MATERIAL FOR THIS TASK:
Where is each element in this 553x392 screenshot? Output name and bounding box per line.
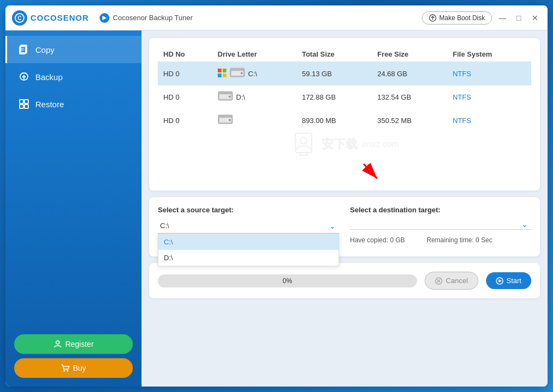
buy-button[interactable]: Buy bbox=[14, 358, 133, 378]
svg-rect-11 bbox=[24, 105, 28, 108]
backup-icon bbox=[18, 71, 30, 83]
drive-table-row[interactable]: HD 0 C:\59.13 GB24.68 GBNTFS bbox=[158, 62, 531, 86]
col-header-file-system: File System bbox=[447, 47, 531, 62]
minimize-button[interactable]: — bbox=[496, 12, 508, 24]
svg-point-25 bbox=[229, 96, 231, 98]
select-target-card: Select a source target: C:\ ⌄ C:\ D:\ bbox=[149, 197, 540, 256]
maximize-button[interactable]: □ bbox=[513, 12, 525, 24]
app-title: Cocosenor Backup Tuner bbox=[113, 14, 193, 22]
col-header-hd-no: HD No bbox=[158, 47, 212, 62]
drive-table-row[interactable]: HD 0 D:\172.88 GB132.54 GBNTFS bbox=[158, 85, 531, 109]
dest-col: Select a destination target: ⌄ Have copi… bbox=[350, 206, 531, 248]
progress-bar-wrap: 0% bbox=[158, 274, 417, 287]
svg-rect-18 bbox=[223, 74, 226, 77]
svg-rect-8 bbox=[20, 100, 23, 103]
app-icon bbox=[100, 13, 109, 23]
progress-card: 0% Cancel Start bbox=[149, 263, 540, 298]
svg-point-29 bbox=[229, 119, 231, 121]
dest-have-copied: Have copied: 0 GB bbox=[350, 236, 405, 244]
cell-drive-letter bbox=[212, 109, 297, 132]
cell-total-size: 172.88 GB bbox=[297, 85, 372, 109]
sidebar-footer: Register Buy bbox=[5, 326, 142, 387]
svg-rect-30 bbox=[218, 115, 232, 117]
content-area: HD No Drive Letter Total Size Free Size … bbox=[142, 30, 548, 387]
sidebar-item-copy[interactable]: Copy bbox=[5, 36, 142, 63]
source-option-d[interactable]: D:\ bbox=[158, 250, 339, 266]
cell-free-size: 350.52 MB bbox=[372, 109, 447, 132]
svg-text:C: C bbox=[17, 15, 21, 21]
main-area: Copy Backup bbox=[5, 30, 548, 387]
drive-table-card: HD No Drive Letter Total Size Free Size … bbox=[149, 38, 540, 191]
source-dropdown-arrow: ⌄ bbox=[329, 222, 336, 230]
svg-rect-26 bbox=[218, 91, 232, 94]
source-dropdown[interactable]: C:\ ⌄ C:\ D:\ bbox=[158, 218, 339, 234]
make-boot-disk-button[interactable]: Make Boot Disk bbox=[422, 11, 492, 24]
sidebar-copy-label: Copy bbox=[35, 45, 54, 54]
boot-icon bbox=[429, 14, 437, 22]
titlebar-controls: Make Boot Disk — □ ✕ bbox=[422, 11, 541, 24]
progress-label: 0% bbox=[282, 277, 292, 285]
restore-icon bbox=[18, 98, 30, 110]
svg-point-32 bbox=[300, 137, 307, 144]
logo-icon: C bbox=[12, 10, 27, 26]
drive-table: HD No Drive Letter Total Size Free Size … bbox=[158, 47, 531, 132]
dest-dropdown-btn[interactable] bbox=[350, 223, 531, 230]
col-header-free-size: Free Size bbox=[372, 47, 447, 62]
source-col: Select a source target: C:\ ⌄ C:\ D:\ bbox=[158, 206, 339, 248]
svg-rect-9 bbox=[24, 100, 28, 103]
source-dropdown-btn[interactable]: C:\ bbox=[158, 218, 339, 234]
svg-rect-17 bbox=[218, 74, 222, 77]
sidebar-item-backup[interactable]: Backup bbox=[5, 63, 142, 90]
dest-info: Have copied: 0 GB Remaining time: 0 Sec bbox=[350, 236, 531, 244]
hdd-icon bbox=[230, 68, 245, 80]
svg-rect-10 bbox=[20, 105, 23, 108]
svg-rect-31 bbox=[296, 133, 312, 152]
source-option-c[interactable]: C:\ bbox=[158, 234, 339, 250]
svg-rect-16 bbox=[223, 69, 226, 72]
svg-rect-15 bbox=[218, 69, 222, 72]
app-logo: C COCOSENOR bbox=[12, 10, 89, 26]
dest-remaining-time: Remaining time: 0 Sec bbox=[427, 236, 493, 244]
close-button[interactable]: ✕ bbox=[529, 12, 541, 24]
cell-hd-no: HD 0 bbox=[158, 62, 212, 86]
red-arrow bbox=[361, 161, 383, 185]
cart-icon bbox=[61, 364, 70, 372]
copy-icon bbox=[18, 44, 30, 56]
cell-free-size: 24.68 GB bbox=[372, 62, 447, 86]
sidebar: Copy Backup bbox=[5, 30, 142, 387]
cell-drive-letter: C:\ bbox=[212, 62, 297, 86]
svg-marker-39 bbox=[499, 279, 502, 283]
hdd-icon bbox=[218, 114, 233, 127]
sidebar-backup-label: Backup bbox=[35, 72, 63, 82]
cell-total-size: 893.00 MB bbox=[297, 109, 372, 132]
watermark: 安下载 anxz.com bbox=[290, 131, 399, 158]
source-current-value: C:\ bbox=[160, 222, 169, 230]
app-title-area: Cocosenor Backup Tuner bbox=[100, 13, 422, 23]
watermark-icon bbox=[290, 131, 317, 158]
cell-hd-no: HD 0 bbox=[158, 85, 212, 109]
select-row: Select a source target: C:\ ⌄ C:\ D:\ bbox=[158, 206, 531, 248]
logo-text: COCOSENOR bbox=[30, 13, 89, 22]
svg-point-14 bbox=[66, 370, 68, 372]
dest-label: Select a destination target: bbox=[350, 206, 531, 214]
cancel-button[interactable]: Cancel bbox=[425, 272, 478, 290]
cell-file-system: NTFS bbox=[447, 85, 531, 109]
drive-table-row[interactable]: HD 0 893.00 MB350.52 MBNTFS bbox=[158, 109, 531, 132]
register-button[interactable]: Register bbox=[14, 334, 133, 354]
svg-point-12 bbox=[56, 341, 59, 344]
dest-dropdown-arrow: ⌄ bbox=[521, 220, 528, 229]
dest-dropdown[interactable]: ⌄ bbox=[350, 218, 531, 230]
start-button[interactable]: Start bbox=[486, 272, 531, 289]
register-icon bbox=[53, 340, 62, 348]
start-icon bbox=[496, 277, 503, 285]
svg-point-21 bbox=[241, 72, 243, 75]
cell-drive-letter: D:\ bbox=[212, 85, 297, 109]
hdd-icon bbox=[218, 91, 233, 103]
svg-rect-22 bbox=[230, 68, 244, 70]
sidebar-item-restore[interactable]: Restore bbox=[5, 90, 142, 118]
col-header-total-size: Total Size bbox=[297, 47, 372, 62]
cancel-icon bbox=[435, 277, 443, 285]
source-dropdown-list[interactable]: C:\ D:\ bbox=[158, 234, 339, 266]
cell-file-system: NTFS bbox=[447, 109, 531, 132]
svg-point-13 bbox=[63, 370, 65, 372]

PROBLEM DESCRIPTION: Each line of the data in which the string "Disk" appears needs to be copied.

ANSWER SECTION:
make-boot-disk-button[interactable]: Make Boot Disk bbox=[422, 11, 492, 24]
titlebar-controls: Make Boot Disk — □ ✕ bbox=[422, 11, 541, 24]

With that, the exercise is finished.